Prepare Sashimi plot data

prepareSashimi(
  flatExonsByGene = NULL,
  filesDF = NULL,
  gene,
  sample_id = NULL,
  minJunctionScore = 10,
  gapWidth = 200,
  addGaps = TRUE,
  baseline = 0,
  compressGR = TRUE,
  compress_introns = TRUE,
  ref2c = NULL,
  gap_feature_type = "intron",
  default_feature_type = "exon",
  feature_type_colname = "feature_type",
  exon_label_type = c("none", "repel", "mark"),
  junc_label_type = c("repel", "mark", "none"),
  return_data = c("df", "ref2c"),
  include_strand = c("both", "+", "-"),
  junc_color = alpha2col("goldenrod3", 0.7),
  junc_fill = alpha2col("goldenrod1", 0.4),
  doStackJunctions = TRUE,
  coord_method = c("coord", "scale", "none"),
  scoreFactor = 1,
  scoreArcFactor = 0.2,
  scoreArcMinimum = 100,
  covGR = NULL,
  juncGR = NULL,
  use_memoise = FALSE,
  memoise_coverage_path = "coverage_memoise",
  memoise_junction_path = "junctions_memoise",
  do_shiny_progress = FALSE,
  verbose = FALSE,
  ...
)

Arguments

flatExonsByGene	GRangesList named by gene, whose GRanges elements are flattened, disjoint, non-overlapping genomic ranges per gene.
filesDF	data.frame with columns `url`, `sample_id`, `type`, where: `url` is any valid file path or URL compatible with `base::read.table()`; `sample_id` is an identified representing a biological sample, used to group common files together; `type` is one of `"bw"` for bigWig coverage, `"junction"` for BED12 format splice junctions.
gene	character string of the gene to prepare, which must be present in `names(flatExonsByGene)`.
gapWidth	numeric value of the fixed width to use for gaps (introns) between exon features.
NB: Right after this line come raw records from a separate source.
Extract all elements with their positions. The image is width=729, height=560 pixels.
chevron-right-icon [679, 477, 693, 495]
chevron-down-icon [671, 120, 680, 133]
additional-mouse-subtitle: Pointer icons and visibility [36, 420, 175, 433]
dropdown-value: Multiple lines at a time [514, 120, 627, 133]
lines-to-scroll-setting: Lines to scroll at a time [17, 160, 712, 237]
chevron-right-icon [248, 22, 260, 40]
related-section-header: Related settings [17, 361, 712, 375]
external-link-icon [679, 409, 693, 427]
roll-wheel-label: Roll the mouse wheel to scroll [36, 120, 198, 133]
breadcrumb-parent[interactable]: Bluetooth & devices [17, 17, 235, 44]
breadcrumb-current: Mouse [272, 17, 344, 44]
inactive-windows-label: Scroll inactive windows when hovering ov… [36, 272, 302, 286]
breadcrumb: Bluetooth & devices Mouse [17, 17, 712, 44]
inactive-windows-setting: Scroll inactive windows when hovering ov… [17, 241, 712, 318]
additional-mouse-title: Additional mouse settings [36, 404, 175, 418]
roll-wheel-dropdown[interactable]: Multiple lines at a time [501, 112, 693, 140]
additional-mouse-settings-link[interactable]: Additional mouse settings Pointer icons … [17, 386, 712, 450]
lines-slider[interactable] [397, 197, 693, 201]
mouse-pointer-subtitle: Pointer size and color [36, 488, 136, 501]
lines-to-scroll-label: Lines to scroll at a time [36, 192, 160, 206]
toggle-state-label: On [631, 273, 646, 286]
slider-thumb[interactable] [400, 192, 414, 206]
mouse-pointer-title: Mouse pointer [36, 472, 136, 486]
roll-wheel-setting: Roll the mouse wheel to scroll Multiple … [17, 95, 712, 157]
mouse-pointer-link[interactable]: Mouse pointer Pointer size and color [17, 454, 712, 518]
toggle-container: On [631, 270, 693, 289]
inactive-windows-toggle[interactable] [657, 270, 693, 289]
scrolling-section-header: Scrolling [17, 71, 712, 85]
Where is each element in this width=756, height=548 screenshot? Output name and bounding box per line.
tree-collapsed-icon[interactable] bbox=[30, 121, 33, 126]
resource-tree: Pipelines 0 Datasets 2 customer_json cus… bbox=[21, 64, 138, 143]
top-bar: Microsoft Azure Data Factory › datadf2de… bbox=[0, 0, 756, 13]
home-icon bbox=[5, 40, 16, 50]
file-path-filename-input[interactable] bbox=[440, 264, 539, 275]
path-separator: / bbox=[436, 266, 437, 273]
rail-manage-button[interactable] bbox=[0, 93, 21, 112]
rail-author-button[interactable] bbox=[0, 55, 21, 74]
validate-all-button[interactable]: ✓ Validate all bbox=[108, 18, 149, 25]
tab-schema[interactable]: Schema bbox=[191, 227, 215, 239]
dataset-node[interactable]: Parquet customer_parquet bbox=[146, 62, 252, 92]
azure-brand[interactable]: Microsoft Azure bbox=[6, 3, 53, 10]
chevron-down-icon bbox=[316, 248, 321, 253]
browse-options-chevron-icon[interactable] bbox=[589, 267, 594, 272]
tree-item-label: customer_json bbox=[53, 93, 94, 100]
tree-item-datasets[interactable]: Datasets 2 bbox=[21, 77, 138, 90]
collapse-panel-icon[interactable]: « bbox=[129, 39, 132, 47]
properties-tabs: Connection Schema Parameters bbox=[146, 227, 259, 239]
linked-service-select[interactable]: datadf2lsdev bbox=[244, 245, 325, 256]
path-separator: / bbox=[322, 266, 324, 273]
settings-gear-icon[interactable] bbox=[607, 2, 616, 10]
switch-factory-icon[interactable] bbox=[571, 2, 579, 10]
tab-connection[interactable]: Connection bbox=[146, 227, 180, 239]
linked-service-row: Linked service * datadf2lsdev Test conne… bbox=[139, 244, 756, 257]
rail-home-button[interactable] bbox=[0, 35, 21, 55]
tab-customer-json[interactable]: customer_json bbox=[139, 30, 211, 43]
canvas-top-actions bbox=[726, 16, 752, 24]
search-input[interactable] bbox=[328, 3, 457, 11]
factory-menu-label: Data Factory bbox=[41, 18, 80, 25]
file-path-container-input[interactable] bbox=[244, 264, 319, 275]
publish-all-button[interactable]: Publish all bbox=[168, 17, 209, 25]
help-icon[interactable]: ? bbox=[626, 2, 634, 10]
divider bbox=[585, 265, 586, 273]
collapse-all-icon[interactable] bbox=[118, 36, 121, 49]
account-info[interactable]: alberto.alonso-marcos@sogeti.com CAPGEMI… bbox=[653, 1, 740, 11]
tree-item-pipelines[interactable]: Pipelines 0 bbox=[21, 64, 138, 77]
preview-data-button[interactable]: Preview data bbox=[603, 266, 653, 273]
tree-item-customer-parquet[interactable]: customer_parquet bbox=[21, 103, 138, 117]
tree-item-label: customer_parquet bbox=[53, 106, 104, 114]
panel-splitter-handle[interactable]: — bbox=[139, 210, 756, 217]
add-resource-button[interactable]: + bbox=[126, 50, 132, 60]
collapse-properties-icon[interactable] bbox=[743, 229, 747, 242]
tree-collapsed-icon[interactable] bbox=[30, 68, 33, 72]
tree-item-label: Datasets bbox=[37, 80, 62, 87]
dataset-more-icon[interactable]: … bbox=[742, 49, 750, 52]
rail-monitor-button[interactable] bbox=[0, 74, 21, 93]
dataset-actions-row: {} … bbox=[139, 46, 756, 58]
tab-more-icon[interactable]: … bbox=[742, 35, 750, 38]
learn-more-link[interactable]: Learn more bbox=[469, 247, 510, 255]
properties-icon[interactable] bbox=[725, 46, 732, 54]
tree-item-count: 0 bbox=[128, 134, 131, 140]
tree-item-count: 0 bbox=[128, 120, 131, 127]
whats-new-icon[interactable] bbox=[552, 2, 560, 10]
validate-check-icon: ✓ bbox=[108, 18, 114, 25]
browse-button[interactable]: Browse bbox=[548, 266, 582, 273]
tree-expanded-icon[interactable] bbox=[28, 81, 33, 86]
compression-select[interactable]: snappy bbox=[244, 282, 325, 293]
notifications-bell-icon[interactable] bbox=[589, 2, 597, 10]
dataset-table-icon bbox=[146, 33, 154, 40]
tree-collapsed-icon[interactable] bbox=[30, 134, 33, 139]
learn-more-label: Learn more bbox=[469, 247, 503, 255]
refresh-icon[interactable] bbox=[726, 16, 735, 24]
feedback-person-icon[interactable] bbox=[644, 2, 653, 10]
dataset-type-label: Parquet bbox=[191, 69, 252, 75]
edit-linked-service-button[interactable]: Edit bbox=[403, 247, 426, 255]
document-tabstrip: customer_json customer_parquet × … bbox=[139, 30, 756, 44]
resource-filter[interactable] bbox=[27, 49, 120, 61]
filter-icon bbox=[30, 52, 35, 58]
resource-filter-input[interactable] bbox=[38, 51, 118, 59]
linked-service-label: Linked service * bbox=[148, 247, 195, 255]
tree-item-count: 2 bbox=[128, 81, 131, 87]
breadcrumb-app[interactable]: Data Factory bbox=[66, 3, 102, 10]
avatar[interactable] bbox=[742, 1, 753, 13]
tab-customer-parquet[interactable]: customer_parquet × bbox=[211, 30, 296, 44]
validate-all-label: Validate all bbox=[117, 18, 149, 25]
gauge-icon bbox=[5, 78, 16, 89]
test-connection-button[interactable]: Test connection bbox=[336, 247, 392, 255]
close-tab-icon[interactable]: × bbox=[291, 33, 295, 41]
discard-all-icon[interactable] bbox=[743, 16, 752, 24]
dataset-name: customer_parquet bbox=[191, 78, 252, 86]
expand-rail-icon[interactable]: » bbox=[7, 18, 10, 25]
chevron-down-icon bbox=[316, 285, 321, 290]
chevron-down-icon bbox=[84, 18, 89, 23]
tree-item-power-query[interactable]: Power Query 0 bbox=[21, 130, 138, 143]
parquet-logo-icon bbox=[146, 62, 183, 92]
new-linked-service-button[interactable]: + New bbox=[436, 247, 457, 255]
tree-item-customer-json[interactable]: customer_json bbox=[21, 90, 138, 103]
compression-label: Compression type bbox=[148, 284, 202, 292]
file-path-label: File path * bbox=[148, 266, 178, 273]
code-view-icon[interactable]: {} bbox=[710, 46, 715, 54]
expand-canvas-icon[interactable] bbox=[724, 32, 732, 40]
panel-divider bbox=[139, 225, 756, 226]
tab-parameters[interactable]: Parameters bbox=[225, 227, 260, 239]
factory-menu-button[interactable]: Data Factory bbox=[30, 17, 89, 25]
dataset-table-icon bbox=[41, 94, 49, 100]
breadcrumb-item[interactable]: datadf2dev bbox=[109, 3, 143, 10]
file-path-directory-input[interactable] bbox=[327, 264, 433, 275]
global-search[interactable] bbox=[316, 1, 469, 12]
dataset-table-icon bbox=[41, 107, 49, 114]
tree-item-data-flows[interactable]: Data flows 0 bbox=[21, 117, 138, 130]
If `NULL` then `getGRgaps()` will use the default based upon the median exon width.
addGaps	logical indicating whether to include gap regions in the coverage plot, for example including introns or intergenic regions. When `compressGR=TRUE` then gaps regions are down-sampled using running maximum signal with roughly the same x-axis resolution as uncompressed regions.
baseline	numeric vector named by `names(flatExonsByGene)` where baseline is used to adjust the y-axis baseline position above or below zero.
compressGR	logical indicating whether to compress GRanges coordinates in the output data, where gaps/introns are set to a fixed width. When `ref2c` is not supplied, and `compressGR=TRUE`, then `ref2c` is created using `make_ref2compressed()`.
compress_introns	logical indicating whether to compress the coverage polygon coordinates to approximately the same number of pixels per inch as the exon polygons. This option greatly reduces the size of the polygon, since introns are already about 50 to 100 times wider than exons, and when `compressGR` is `TRUE`, the introns are visibly compressed to a fixed width on the x-axis. The data has many more x-axis coordinates than the data visualization, this argument is intended to reduce the intron coordinates accordingly.
ref2c	list object output from `make_ref2compressed()` used to compress axis coordinates, to compress polygon coverage data in compressed regions, and to adjust splice junction arcs using compressed coordinates.
gap_feature_type	the default feature_type value to use for gaps when `addGaps=TRUE`.
include_strand	character value, one of `"both"`, `"+"`, `"-"` indicating the strandedness of coverage and junctions to display. The default `"both"` shows coverage on both strands, otherwise coverage is filtered either by filename (presence of `"pos"`, `"+"`, or `"plus"` indicates positive strand), or by detecting strandedness by positive/negative coverage scores. Detecting by filename is intended to avoid retrieving coverage in the R-shiny app, to help efficiency.
doStackJunctions	logical indicating whether to stack junction arcs at each end, this argument is passed to `grl2df()` which calls `stackJunctions()`.
covGR	GRanges object containing coverage data in columns stored as NumericList class, where `colnames(values(covGR))` are present in `filesDF$url` when `files$type %in% "coverage_gr"`.
juncGR	GRanges object containing splice junctions, where `"score"` is used for the abundance of splice junction reads, and `"sample_id"` is used to define the biological `sample_id`.
do_shiny_progress	logical indicating whether to send progress updates to a running shiny app, using the `shiny::withProgress()` and `shiny::setProgress()` methods. This function only calls `shiny::setProgress()` and assumes the `shiny::withProgress()` has already been initialized.
verbose	logical indicating whether to print verbose output.
...	additional arguments are passed to `make_ref2compressed()`, `getGRcoverageFromBw()`, `exoncov2polygon()`.

Value

list containing ggSashimi a ggplot2 graphical object containing a full Sashimi plot; ggCov the RNA-seq coverage subset of the Sashimi plot; ggJunc the splice junction subsset of the Sashimi plot; ref2c the output of make_ref2compressed() used for ggplot2 coordinate visualization; covDF, juncDF data.frame objects with the raw data used to create ggplot2 objects; covGR, juncGR the GRanges objects used to create the data.frames; gr the GRanges object representing the exons for the gene of interest; juncLabelDF the data.frame containing exon label coordinates used to add labels to the splice junction arcs.

Details

This function is the workhorse function used to produce Sashimi plots, and is intended to be a convenient wrapper function for several other individual functions.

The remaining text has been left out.